(Assignment):
Could you output each line of the data that follows exactly?

Given data: Begin

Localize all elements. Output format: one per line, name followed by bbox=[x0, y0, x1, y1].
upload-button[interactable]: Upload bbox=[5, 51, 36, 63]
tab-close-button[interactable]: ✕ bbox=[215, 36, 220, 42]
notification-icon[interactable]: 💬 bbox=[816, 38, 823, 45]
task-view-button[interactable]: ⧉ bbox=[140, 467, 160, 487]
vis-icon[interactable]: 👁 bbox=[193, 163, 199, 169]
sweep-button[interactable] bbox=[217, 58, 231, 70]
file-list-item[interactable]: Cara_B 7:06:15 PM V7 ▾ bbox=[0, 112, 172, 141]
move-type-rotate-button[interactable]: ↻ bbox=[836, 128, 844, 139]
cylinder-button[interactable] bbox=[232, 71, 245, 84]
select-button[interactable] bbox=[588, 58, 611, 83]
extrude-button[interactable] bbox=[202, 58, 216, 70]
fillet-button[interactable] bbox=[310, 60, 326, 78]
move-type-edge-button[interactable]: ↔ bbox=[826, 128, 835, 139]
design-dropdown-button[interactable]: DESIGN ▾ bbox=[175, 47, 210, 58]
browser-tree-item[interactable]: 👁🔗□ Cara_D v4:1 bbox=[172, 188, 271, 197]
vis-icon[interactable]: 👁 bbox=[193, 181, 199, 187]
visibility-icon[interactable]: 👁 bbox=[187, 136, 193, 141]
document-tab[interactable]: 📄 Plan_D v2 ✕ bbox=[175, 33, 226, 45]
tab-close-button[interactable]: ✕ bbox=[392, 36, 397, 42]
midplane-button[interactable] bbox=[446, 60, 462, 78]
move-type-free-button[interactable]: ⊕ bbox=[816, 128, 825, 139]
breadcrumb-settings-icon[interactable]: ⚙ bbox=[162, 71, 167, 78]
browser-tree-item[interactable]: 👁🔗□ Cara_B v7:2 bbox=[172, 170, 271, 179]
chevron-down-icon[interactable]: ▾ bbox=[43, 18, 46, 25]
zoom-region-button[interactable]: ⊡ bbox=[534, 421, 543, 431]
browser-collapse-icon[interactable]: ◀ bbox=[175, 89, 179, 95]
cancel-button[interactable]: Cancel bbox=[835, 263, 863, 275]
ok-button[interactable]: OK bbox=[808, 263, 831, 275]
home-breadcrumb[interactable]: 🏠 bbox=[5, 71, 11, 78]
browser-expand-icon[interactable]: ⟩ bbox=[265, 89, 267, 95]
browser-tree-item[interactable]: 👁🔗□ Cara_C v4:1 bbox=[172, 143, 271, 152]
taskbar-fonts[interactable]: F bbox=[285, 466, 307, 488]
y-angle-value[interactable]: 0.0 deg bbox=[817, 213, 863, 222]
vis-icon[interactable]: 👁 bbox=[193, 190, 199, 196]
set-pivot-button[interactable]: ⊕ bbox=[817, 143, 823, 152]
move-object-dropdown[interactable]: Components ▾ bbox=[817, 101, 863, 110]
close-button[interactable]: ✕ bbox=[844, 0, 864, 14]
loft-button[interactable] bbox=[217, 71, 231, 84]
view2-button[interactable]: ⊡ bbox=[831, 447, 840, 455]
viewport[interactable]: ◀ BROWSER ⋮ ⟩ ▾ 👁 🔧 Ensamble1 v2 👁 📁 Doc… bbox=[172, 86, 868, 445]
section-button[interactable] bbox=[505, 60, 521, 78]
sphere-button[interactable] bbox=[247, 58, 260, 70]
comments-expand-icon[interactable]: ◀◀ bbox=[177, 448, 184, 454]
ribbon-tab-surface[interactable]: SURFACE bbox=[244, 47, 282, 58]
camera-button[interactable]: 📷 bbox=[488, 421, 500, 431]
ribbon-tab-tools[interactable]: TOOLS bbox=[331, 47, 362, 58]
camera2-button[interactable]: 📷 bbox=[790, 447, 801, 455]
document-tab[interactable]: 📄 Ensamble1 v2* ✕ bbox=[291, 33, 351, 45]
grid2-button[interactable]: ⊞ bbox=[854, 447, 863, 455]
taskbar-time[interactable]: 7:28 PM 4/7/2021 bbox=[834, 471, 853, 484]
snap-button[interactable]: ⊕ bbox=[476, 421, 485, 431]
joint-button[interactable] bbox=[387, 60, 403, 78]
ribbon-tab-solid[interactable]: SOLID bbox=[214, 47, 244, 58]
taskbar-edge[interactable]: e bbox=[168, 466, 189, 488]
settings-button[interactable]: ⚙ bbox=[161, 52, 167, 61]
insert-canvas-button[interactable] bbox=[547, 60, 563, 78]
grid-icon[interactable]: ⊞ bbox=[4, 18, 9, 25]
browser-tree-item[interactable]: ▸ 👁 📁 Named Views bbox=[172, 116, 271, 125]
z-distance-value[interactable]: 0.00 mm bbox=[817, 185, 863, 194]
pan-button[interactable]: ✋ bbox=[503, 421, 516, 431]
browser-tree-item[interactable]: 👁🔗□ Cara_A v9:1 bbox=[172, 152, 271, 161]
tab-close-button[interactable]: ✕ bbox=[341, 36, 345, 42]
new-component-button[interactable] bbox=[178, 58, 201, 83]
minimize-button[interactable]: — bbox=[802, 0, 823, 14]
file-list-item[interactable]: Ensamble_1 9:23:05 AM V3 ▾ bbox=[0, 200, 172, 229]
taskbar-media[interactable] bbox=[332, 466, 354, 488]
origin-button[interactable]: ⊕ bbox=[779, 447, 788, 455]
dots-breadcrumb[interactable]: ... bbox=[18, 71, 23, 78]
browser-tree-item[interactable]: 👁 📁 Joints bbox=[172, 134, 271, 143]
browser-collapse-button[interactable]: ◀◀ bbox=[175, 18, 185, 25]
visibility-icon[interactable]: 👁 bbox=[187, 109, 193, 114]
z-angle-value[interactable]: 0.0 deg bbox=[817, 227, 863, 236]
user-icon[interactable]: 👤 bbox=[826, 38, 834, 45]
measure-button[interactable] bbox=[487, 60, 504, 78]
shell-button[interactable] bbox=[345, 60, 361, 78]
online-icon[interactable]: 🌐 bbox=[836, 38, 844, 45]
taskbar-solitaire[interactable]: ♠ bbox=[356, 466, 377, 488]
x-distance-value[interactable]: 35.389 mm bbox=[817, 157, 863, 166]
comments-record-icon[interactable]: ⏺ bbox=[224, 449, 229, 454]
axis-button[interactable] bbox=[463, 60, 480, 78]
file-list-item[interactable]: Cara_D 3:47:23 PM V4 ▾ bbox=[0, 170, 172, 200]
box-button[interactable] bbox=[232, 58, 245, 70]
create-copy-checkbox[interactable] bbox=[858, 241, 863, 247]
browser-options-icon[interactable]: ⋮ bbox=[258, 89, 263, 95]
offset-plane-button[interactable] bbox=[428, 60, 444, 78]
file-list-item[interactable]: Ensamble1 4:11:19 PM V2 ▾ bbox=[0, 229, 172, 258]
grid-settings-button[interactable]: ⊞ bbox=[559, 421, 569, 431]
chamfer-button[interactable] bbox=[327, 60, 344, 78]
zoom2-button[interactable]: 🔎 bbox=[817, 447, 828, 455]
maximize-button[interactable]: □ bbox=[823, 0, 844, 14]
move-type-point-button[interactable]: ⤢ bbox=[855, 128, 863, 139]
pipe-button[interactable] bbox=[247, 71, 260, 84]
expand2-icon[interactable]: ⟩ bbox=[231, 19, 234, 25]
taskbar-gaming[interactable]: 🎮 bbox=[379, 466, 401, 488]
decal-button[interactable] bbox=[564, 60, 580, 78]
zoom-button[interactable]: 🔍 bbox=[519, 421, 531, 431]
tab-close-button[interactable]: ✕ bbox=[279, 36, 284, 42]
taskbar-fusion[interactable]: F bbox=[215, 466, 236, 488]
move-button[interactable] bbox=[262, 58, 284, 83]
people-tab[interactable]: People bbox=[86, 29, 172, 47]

Given data: End

(Completed exercise):
Localize all elements. Output format: one per line, name followed by bbox=[x0, y0, x1, y1].
upload-button[interactable]: Upload bbox=[5, 51, 36, 63]
tab-close-button[interactable]: ✕ bbox=[215, 36, 220, 42]
notification-icon[interactable]: 💬 bbox=[816, 38, 823, 45]
task-view-button[interactable]: ⧉ bbox=[140, 467, 160, 487]
vis-icon[interactable]: 👁 bbox=[193, 163, 199, 169]
sweep-button[interactable] bbox=[217, 58, 231, 70]
file-list-item[interactable]: Cara_B 7:06:15 PM V7 ▾ bbox=[0, 112, 172, 141]
move-type-rotate-button[interactable]: ↻ bbox=[836, 128, 844, 139]
cylinder-button[interactable] bbox=[232, 71, 245, 84]
select-button[interactable] bbox=[588, 58, 611, 83]
extrude-button[interactable] bbox=[202, 58, 216, 70]
fillet-button[interactable] bbox=[310, 60, 326, 78]
move-type-edge-button[interactable]: ↔ bbox=[826, 128, 835, 139]
design-dropdown-button[interactable]: DESIGN ▾ bbox=[175, 47, 210, 58]
browser-tree-item[interactable]: 👁🔗□ Cara_D v4:1 bbox=[172, 188, 271, 197]
vis-icon[interactable]: 👁 bbox=[193, 181, 199, 187]
visibility-icon[interactable]: 👁 bbox=[187, 136, 193, 141]
document-tab[interactable]: 📄 Plan_D v2 ✕ bbox=[175, 33, 226, 45]
tab-close-button[interactable]: ✕ bbox=[392, 36, 397, 42]
midplane-button[interactable] bbox=[446, 60, 462, 78]
move-type-free-button[interactable]: ⊕ bbox=[816, 128, 825, 139]
breadcrumb-settings-icon[interactable]: ⚙ bbox=[162, 71, 167, 78]
browser-tree-item[interactable]: 👁🔗□ Cara_B v7:2 bbox=[172, 170, 271, 179]
chevron-down-icon[interactable]: ▾ bbox=[43, 18, 46, 25]
zoom-region-button[interactable]: ⊡ bbox=[534, 421, 543, 431]
browser-collapse-icon[interactable]: ◀ bbox=[175, 89, 179, 95]
cancel-button[interactable]: Cancel bbox=[835, 263, 863, 275]
ok-button[interactable]: OK bbox=[808, 263, 831, 275]
home-breadcrumb[interactable]: 🏠 bbox=[5, 71, 11, 78]
browser-expand-icon[interactable]: ⟩ bbox=[265, 89, 267, 95]
browser-tree-item[interactable]: 👁🔗□ Cara_C v4:1 bbox=[172, 143, 271, 152]
taskbar-fonts[interactable]: F bbox=[285, 466, 307, 488]
y-angle-value[interactable]: 0.0 deg bbox=[817, 213, 863, 222]
vis-icon[interactable]: 👁 bbox=[193, 190, 199, 196]
set-pivot-button[interactable]: ⊕ bbox=[817, 143, 823, 152]
move-object-dropdown[interactable]: Components ▾ bbox=[817, 101, 863, 110]
close-button[interactable]: ✕ bbox=[844, 0, 864, 14]
loft-button[interactable] bbox=[217, 71, 231, 84]
view2-button[interactable]: ⊡ bbox=[831, 447, 840, 455]
viewport[interactable]: ◀ BROWSER ⋮ ⟩ ▾ 👁 🔧 Ensamble1 v2 👁 📁 Doc… bbox=[172, 86, 868, 445]
section-button[interactable] bbox=[505, 60, 521, 78]
sphere-button[interactable] bbox=[247, 58, 260, 70]
comments-expand-icon[interactable]: ◀◀ bbox=[177, 448, 184, 454]
ribbon-tab-surface[interactable]: SURFACE bbox=[244, 47, 282, 58]
camera-button[interactable]: 📷 bbox=[488, 421, 500, 431]
ribbon-tab-tools[interactable]: TOOLS bbox=[331, 47, 362, 58]
camera2-button[interactable]: 📷 bbox=[790, 447, 801, 455]
document-tab[interactable]: 📄 Ensamble1 v2* ✕ bbox=[291, 33, 351, 45]
grid2-button[interactable]: ⊞ bbox=[854, 447, 863, 455]
taskbar-time[interactable]: 7:28 PM 4/7/2021 bbox=[834, 471, 853, 484]
snap-button[interactable]: ⊕ bbox=[476, 421, 485, 431]
joint-button[interactable] bbox=[387, 60, 403, 78]
ribbon-tab-solid[interactable]: SOLID bbox=[214, 47, 244, 58]
taskbar-edge[interactable]: e bbox=[168, 466, 189, 488]
settings-button[interactable]: ⚙ bbox=[161, 52, 167, 61]
insert-canvas-button[interactable] bbox=[547, 60, 563, 78]
grid-icon[interactable]: ⊞ bbox=[4, 18, 9, 25]
browser-tree-item[interactable]: ▸ 👁 📁 Named Views bbox=[172, 116, 271, 125]
z-distance-value[interactable]: 0.00 mm bbox=[817, 185, 863, 194]
pan-button[interactable]: ✋ bbox=[503, 421, 516, 431]
browser-tree-item[interactable]: 👁🔗□ Cara_A v9:1 bbox=[172, 152, 271, 161]
tab-close-button[interactable]: ✕ bbox=[341, 36, 345, 42]
new-component-button[interactable] bbox=[178, 58, 201, 83]
minimize-button[interactable]: — bbox=[802, 0, 823, 14]
file-list-item[interactable]: Ensamble_1 9:23:05 AM V3 ▾ bbox=[0, 200, 172, 229]
taskbar-media[interactable] bbox=[332, 466, 354, 488]
origin-button[interactable]: ⊕ bbox=[779, 447, 788, 455]
dots-breadcrumb[interactable]: ... bbox=[18, 71, 23, 78]
browser-tree-item[interactable]: 👁 📁 Joints bbox=[172, 134, 271, 143]
browser-collapse-button[interactable]: ◀◀ bbox=[175, 18, 185, 25]
visibility-icon[interactable]: 👁 bbox=[187, 109, 193, 114]
z-angle-value[interactable]: 0.0 deg bbox=[817, 227, 863, 236]
user-icon[interactable]: 👤 bbox=[826, 38, 834, 45]
measure-button[interactable] bbox=[487, 60, 504, 78]
shell-button[interactable] bbox=[345, 60, 361, 78]
online-icon[interactable]: 🌐 bbox=[836, 38, 844, 45]
taskbar-solitaire[interactable]: ♠ bbox=[356, 466, 377, 488]
x-distance-value[interactable]: 35.389 mm bbox=[817, 157, 863, 166]
comments-record-icon[interactable]: ⏺ bbox=[224, 449, 229, 454]
axis-button[interactable] bbox=[463, 60, 480, 78]
file-list-item[interactable]: Cara_D 3:47:23 PM V4 ▾ bbox=[0, 170, 172, 200]
box-button[interactable] bbox=[232, 58, 245, 70]
create-copy-checkbox[interactable] bbox=[858, 241, 863, 247]
browser-options-icon[interactable]: ⋮ bbox=[258, 89, 263, 95]
offset-plane-button[interactable] bbox=[428, 60, 444, 78]
file-list-item[interactable]: Ensamble1 4:11:19 PM V2 ▾ bbox=[0, 229, 172, 258]
grid-settings-button[interactable]: ⊞ bbox=[559, 421, 569, 431]
chamfer-button[interactable] bbox=[327, 60, 344, 78]
zoom2-button[interactable]: 🔎 bbox=[817, 447, 828, 455]
maximize-button[interactable]: □ bbox=[823, 0, 844, 14]
move-type-point-button[interactable]: ⤢ bbox=[855, 128, 863, 139]
pipe-button[interactable] bbox=[247, 71, 260, 84]
expand2-icon[interactable]: ⟩ bbox=[231, 19, 234, 25]
taskbar-gaming[interactable]: 🎮 bbox=[379, 466, 401, 488]
decal-button[interactable] bbox=[564, 60, 580, 78]
zoom-button[interactable]: 🔍 bbox=[519, 421, 531, 431]
tab-close-button[interactable]: ✕ bbox=[279, 36, 284, 42]
taskbar-fusion[interactable]: F bbox=[215, 466, 236, 488]
move-button[interactable] bbox=[262, 58, 284, 83]
people-tab[interactable]: People bbox=[86, 29, 172, 47]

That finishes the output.